Que todas las familias felices se parecen y las infelices lo son cada una a su manera podría explicar la insalvable monotonía de las familias televisivas, condenadas por la vocación anestésica del medio a una trabajosa pero certera felicidad. Las familias del cine o la novela, en cambio, suelen debatirse en una forma de la infelicidad que las hace únicas y a veces espejos deformantes de un mal mayor. Por una aspiración implícita del género, responden a otra escala de representación. No se contentan con el pequeño drama privado, quieren ser bigger than life. Ni el cine ni la novela ambicionan ya imaginar rupturas o modos alternativos del orden social, y la familia parece ser la única forma de vida colectiva capaz de representar la aceptación o el rechazo del orden dado. La política, se diría, se ha domesticado en la ficción.

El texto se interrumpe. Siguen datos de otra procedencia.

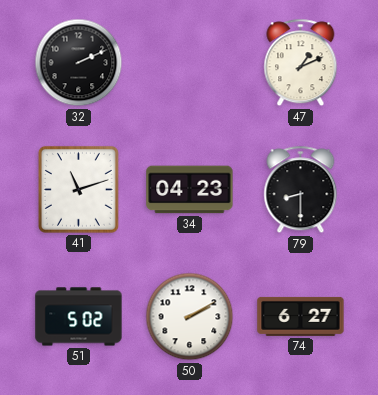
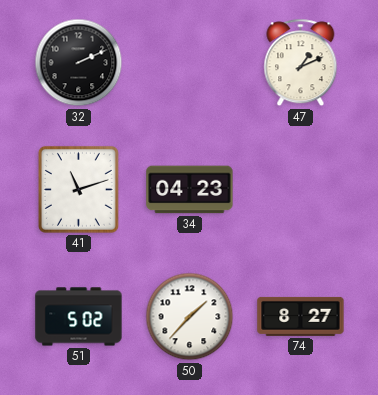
79: 8:30 -> none
50: 2:10 -> 1:37
74: 6:27 -> 8:27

En ese reparto prolijo de ambiciones Los Soprano (1999-2007) es una feliz excepción. Mezcla de comedia negra y gangsterismo mafioso, la serie de David Chase combina la minucia cotidiana de la familia prototípica de la pantalla chica con los dilemas morales irresolubles más propios de las obras acabadas del género mayor. El híbrido es voluntario y aspira a vencer la cuadratura del aparato y la tiranía repetitiva de la serie de ficción. No desprecia las tradiciones del cine y la literatura con la suficiencia típica del midcult sino que intenta recrearlas en el espacio y el tiempo ampliados de la televisión. En esa y otras ambiciones tiene pocos precedentes; en rigor, no más de dos: las 15 horas y media de Berlin Alexanderplatz (1980), la adaptación televisiva de Rainer Werder Fassbinder de la novela de Alfred Döblin, y las seis horas de The Singing Detective (1988), la miniserie de Dennis Potter, renovador prolífico de la televisión británica. Más escrupulosa en el recuento, Los Soprano retrató durante seis temporadas y 86 episodios los pormenores del infierno familiar. Hay quien la consagró ya como la obra más importante de la cultura popular norteamericana del último cuarto de siglo.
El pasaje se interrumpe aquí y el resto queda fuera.